* Structured page parsing data:
*** Block opens ***

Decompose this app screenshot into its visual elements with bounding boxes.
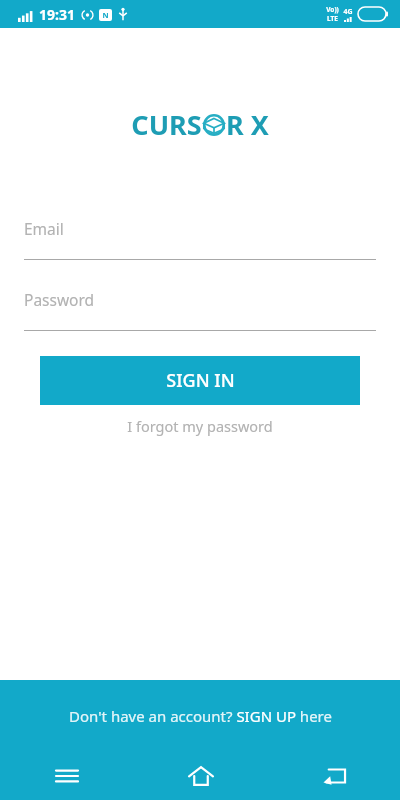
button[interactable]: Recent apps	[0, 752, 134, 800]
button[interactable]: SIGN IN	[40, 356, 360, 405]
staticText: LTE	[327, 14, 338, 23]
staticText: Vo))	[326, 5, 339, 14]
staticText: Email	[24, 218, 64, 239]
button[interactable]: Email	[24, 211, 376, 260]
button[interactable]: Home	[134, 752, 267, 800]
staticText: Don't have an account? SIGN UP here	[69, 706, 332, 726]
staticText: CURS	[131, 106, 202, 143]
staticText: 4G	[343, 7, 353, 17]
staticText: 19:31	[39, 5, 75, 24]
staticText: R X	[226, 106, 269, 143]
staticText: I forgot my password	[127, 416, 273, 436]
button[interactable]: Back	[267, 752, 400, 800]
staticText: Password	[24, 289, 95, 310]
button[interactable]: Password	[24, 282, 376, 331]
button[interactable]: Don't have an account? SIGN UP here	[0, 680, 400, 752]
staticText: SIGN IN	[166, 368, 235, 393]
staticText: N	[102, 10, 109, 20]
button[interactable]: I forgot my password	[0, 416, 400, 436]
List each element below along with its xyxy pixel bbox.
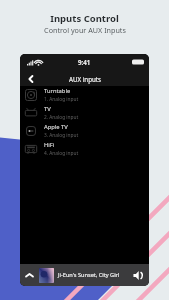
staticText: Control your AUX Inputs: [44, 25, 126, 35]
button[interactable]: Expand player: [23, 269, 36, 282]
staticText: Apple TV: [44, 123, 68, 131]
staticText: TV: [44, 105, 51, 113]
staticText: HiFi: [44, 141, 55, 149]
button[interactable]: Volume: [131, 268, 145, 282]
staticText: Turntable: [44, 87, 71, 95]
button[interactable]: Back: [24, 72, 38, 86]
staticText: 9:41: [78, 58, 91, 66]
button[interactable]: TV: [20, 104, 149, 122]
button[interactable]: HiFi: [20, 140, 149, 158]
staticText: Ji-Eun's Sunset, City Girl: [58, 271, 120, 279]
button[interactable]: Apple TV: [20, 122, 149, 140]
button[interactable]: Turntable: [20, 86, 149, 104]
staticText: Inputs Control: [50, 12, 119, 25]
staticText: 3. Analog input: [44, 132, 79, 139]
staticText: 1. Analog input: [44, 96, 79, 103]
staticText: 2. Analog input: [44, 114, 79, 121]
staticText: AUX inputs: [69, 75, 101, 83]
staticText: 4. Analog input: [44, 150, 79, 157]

*** Block closes ***
*** Block opens ***

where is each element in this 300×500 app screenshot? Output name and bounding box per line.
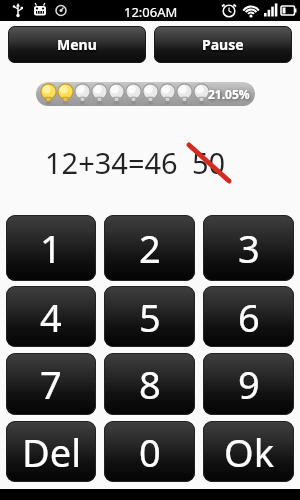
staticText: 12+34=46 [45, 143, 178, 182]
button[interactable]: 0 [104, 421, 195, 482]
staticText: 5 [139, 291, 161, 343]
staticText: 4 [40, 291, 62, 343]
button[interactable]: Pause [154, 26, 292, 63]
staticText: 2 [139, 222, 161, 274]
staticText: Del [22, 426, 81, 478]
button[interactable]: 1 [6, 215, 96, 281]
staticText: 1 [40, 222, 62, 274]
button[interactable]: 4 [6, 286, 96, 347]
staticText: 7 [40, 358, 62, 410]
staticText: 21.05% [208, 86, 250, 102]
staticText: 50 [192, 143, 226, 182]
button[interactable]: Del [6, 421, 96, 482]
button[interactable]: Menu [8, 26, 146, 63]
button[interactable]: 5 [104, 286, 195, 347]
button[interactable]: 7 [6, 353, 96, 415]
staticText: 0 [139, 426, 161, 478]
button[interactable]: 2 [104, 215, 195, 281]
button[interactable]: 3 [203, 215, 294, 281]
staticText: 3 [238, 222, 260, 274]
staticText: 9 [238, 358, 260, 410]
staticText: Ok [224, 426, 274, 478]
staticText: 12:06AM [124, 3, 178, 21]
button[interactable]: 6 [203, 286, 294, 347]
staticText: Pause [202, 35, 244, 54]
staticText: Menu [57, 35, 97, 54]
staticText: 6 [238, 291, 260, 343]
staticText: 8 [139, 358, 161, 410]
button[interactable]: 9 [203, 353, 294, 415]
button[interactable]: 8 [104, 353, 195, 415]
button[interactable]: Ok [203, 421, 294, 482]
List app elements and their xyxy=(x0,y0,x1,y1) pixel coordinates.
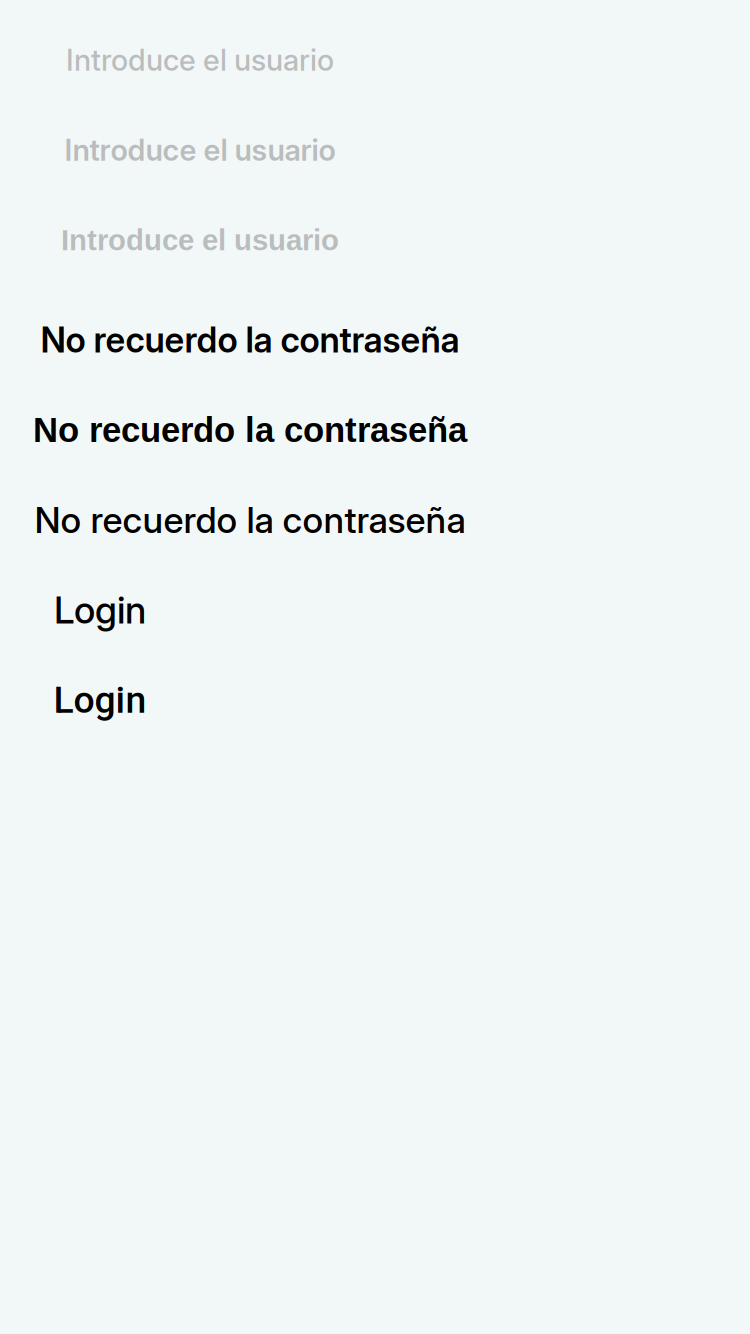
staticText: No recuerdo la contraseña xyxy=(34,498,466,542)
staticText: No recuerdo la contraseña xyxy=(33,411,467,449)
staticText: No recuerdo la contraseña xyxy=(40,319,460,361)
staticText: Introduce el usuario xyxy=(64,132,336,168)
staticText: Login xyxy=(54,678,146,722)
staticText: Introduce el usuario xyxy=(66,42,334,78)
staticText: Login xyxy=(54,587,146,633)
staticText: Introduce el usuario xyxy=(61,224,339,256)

*** Block closes ***

* Your goal:
Your answer must be a single number: the count of lines in these records that contain "bounding".

* Written solution:
2